John Eddy is a principal member of the technical staff in the System Readiness and Sustainment Technologies Department at Sandia National Laboratories. His research areas include operations research and system of systems modeling, simulation, and optimization for civilian and military energy systems. He is the primary developer of the Microgrid Design Toolkit funded by the Department of Energy. He received his B.S., M.S., and Ph.D. in mechanical engineering from the State University of New York at Buffalo.
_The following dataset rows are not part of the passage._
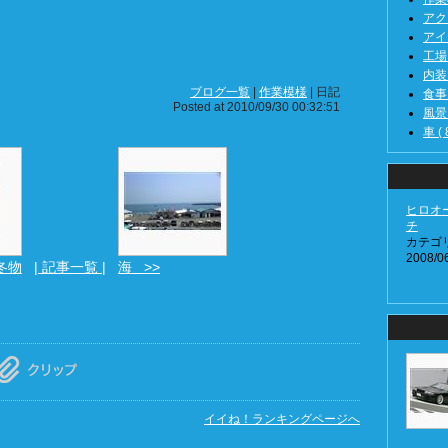
アクシ
アイテ
工場 (
内装 (
ブログ一覧
|
作業模様
| 日記
食事 (
Posted at 2010/09/30 00:32:51
風景 (
車 ( 
ヒロオ
チ
カテゴ
2008/06
 冬物
| 記事一覧 |
海 >>
イイね！ランキングページへ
Karina Munoz-Ramos has been at Sandia National Laboratories since 2009 where she is currently a senior member of the technical staff. Her current research interests include power system modeling and simulation, microgrid design and modeling, and analysis of complex systems. She has been an IEEE member since 2007. Karina received her B.S. and M.S. in electrical engineering from the New Mexico Institute of Mining and Technology.
Benjamin L. Schenkman
Benjamin L. Schenkman joined the Energy Storage and Microgrid Department at Sandia National Laboratories in 2004 and is currently a senior member of the technical staff. His current work involves microgrid control theory; microgrid assessments including rural villages, military, and commercial; battery management systems; energy storage design and implementation; distributed generation; and modeling distributed and renewable energy in the distribution and transmission systems. Prior to Sandia, he worked at Texas Utilities as a distribution engineer and at the Public Service Company of New Mexico as a bulk power engineer. He is a member of the Western Electricity Coordinating Council and has been on numerous advisory and review panels for the Department of Energy and Department of Defense. Benjamin received a B.S. and M.S. in electrical engineering from New Mexico State University with an emphasis in power engineering and deregulation economics.